O extrovertido Ruan dos
Santos recebeu muitos elogios
da mãe, que está contente com
o comprometimento do filho
na escola. “Ele já é um ótimo
aluno, gosta de estudar principalmente
Português, mas notei
que ele está com mais vontade
de estudar matemática. Acho
ótimo, pois é um conhecimento
essencial para tudo e quanto
antes a gente acabar com isso
de detestar essa matéria, melhor
para as crianças”, opina.
“Etnoconexões” utiliza a cerâmica para ensinar elementos geométricos
Em Belém, o “Círculo”
também funciona nas escolas
municipais Amância Pantoja,
André Avelino Piedade, Josino
Viana e na escola estadual Jonathas
Athias. A Secretaria Municipal
de Educação (Semec) é
parceira da iniciativa e também
mantém seus próprios projetos
que colaboram para estreitar
os laços dos estudantes com a
matemática.
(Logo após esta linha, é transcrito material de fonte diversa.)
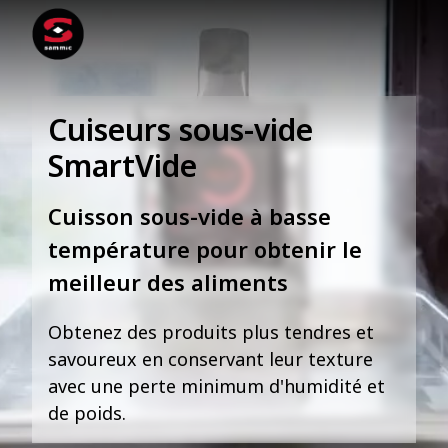
Cuiseurs sous-vide
SmartVide
Cuisson sous-vide à basse
température pour obtenir le
meilleur des aliments
Obtenez des produits plus tendres et
savoureux en conservant leur texture
avec une perte minimum d'humidité et
de poids.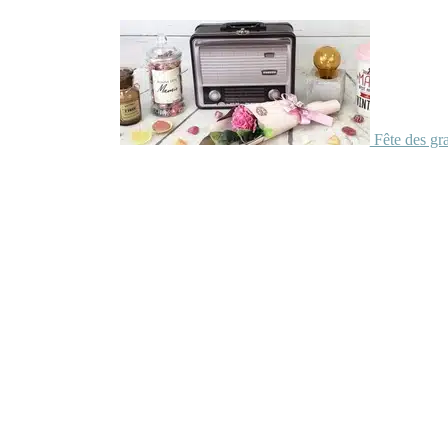
Fête des gr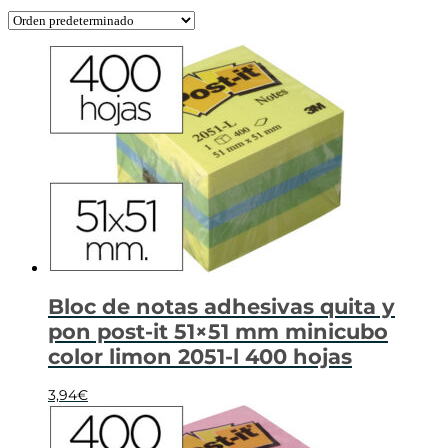
Bloc de notas adhesivas quita y
pon post-it 51×51 mm minicubo
color limon 2051-l 400 hojas
3,94
€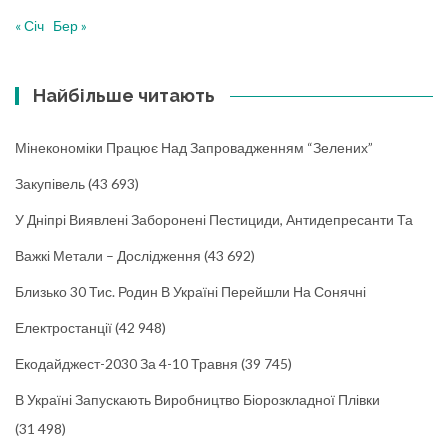
« Січ
Бер »
Найбільше читають
Мінекономіки Працює Над Запровадженням “зелених”
Закупівель
(43 693)
У Дніпрі Виявлені Заборонені Пестициди, Антидепресанти Та
Важкі Метали – Дослідження
(43 692)
Близько 30 Тис. Родин В Україні Перейшли На Сонячні
Електростанції
(42 948)
Екодайджест-2030 За 4-10 Травня
(39 745)
В Україні Запускають Виробництво Біорозкладної Плівки
(31 498)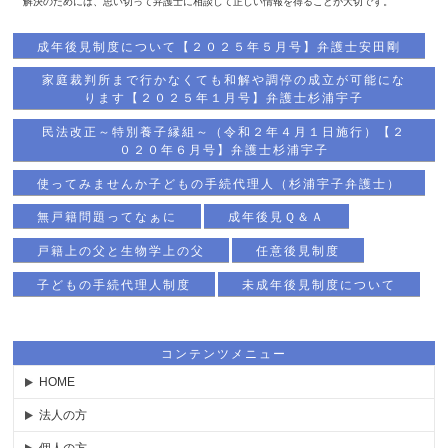
解決のためには、思い切って弁護士に相談して正しい情報を得ることが大切です。
成年後見制度について【２０２５年５月号】弁護士安田剛
家庭裁判所まで行かなくても和解や調停の成立が可能にな
ります【２０２５年１月号】弁護士杉浦宇子
民法改正～特別養子縁組～（令和２年４月１日施行）【２
０２０年６月号】弁護士杉浦宇子
使ってみませんか子どもの手続代理人（杉浦宇子弁護士）
無戸籍問題ってなぁに
成年後見Ｑ＆Ａ
戸籍上の父と生物学上の父
任意後見制度
子どもの手続代理人制度
未成年後見制度について
コンテンツメニュー
HOME
法人の方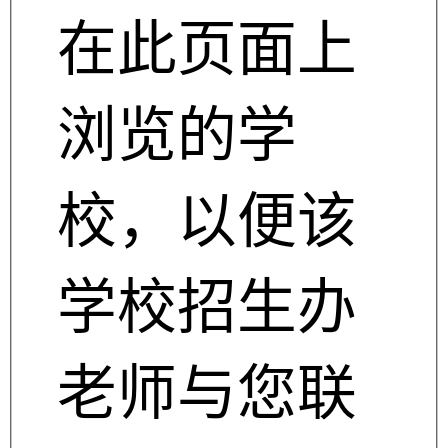
在此页面上
浏览的学
校，以便该
学校招生办
老师与您联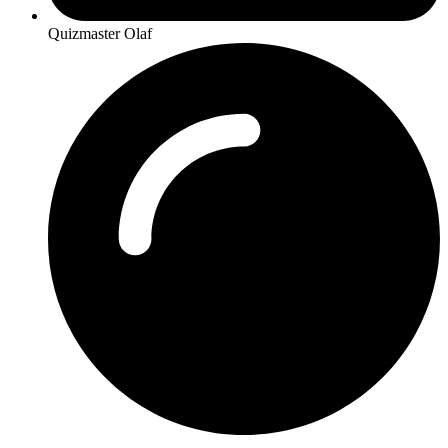
Quizmaster Olaf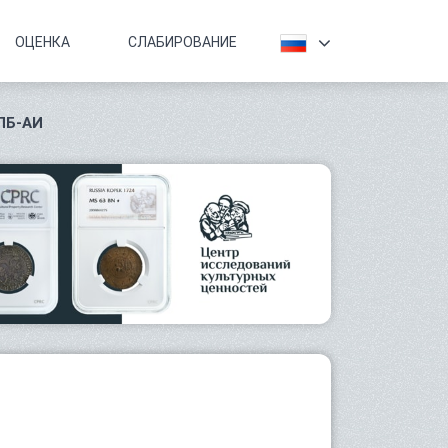
ОЦЕНКА
СЛАБИРОВАНИЕ
СПБ-АИ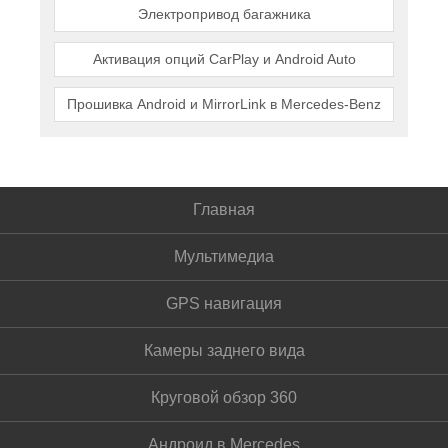
Электропривод багажника
Активация опций CarPlay и Android Auto
Прошивка Android и MirrorLink в Mercedes-Benz
Главная
Мультимедиа
GPS навигация
Камеры заднего вида
Круговой обзор 360
Андроид в Mercedes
Na Escola Liceu de
Artes Mestre Raimundo Cardoso,
no distrito de Icoaraci, o
projeto “Etnoconexões entre a
arte e a matemática” utiliza o
saber local empregado no artesanato
da cerâmica para ensinar
os elementos geométricos
aos alunos.
Idealizado pela professora
Rosângela Dantas, ele está
em execução há seis anos e já
envolveu cerca de 420 alunos,
sempre das turmas de 8º ano
do ensino fundamental. “Temos
aulas teóricas e práticas,
com oficinas de cerâmica, de
educação patrimonial e expressão
gráfica. Ao envolver
arte e cidadania, damos um
novo significado à matemática
e o resultado vem na vontade
de aprender, de fazer parte
das aulas”, relata. Segundo ela,
a retenção de estudantes pela
disciplina ficou mínima desde
que o projeto foi implantado.
Para ela, o trabalho precisa
começar pela conscientização
dos professores de buscar novos
caminhos para desconstruir
este bloqueio. Este é o
papel do programa Alfamat,
também da Semec, que trabalha
alfabetização, matemática,
leitura e escrita. Elaborado pelo
Centro de Informática Educativa
(NIED) da secretaria, ele
existe desde 2009 e inclui 345
professores. Capacitando os
educadores do 4º e do 5º ano,
o programa beneficia em torno
de 11.758 alunos. Por meio
de oficinas, os docentes têm
a formação reforçada. Só em
matemática, são trabalhadas
28 habilidades. “Desde geometria
e leitura de tabelas até medidas
de comprimento, muitos
professores que aprenderam
matemática de forma mecânica tiram dúvidas, aprendem
métodos e vão para a sala de
aula mais seguros”, salienta
Odinéia Lopes, assessora pedagógica do Alfamat.
A primeira preocupação é
contextualizar os problemas e
incentivar a diversidade de estratégias,
sem se prender a só
um caminho para encontrar o
resultado correto. O conteúdo
visto no programa é aplicado
aos alunos na Prova Belém,
que serve, com base nos resultados
individuais, para diagnosticar
onde o aluno está
tendo dificuldades no aprendizado.
A avaliação é bimensal
e nos exames já aplicados neste ano, a média de acertos
dos alunos do 4º ano subiu de
41% para 50%. No 5º ano, o índice
foi de 52% para 54,6%. “Parece
um crescimento pequeno,
mas indica um avanço e nós
queremos resultados cada vez
melhores”, completa.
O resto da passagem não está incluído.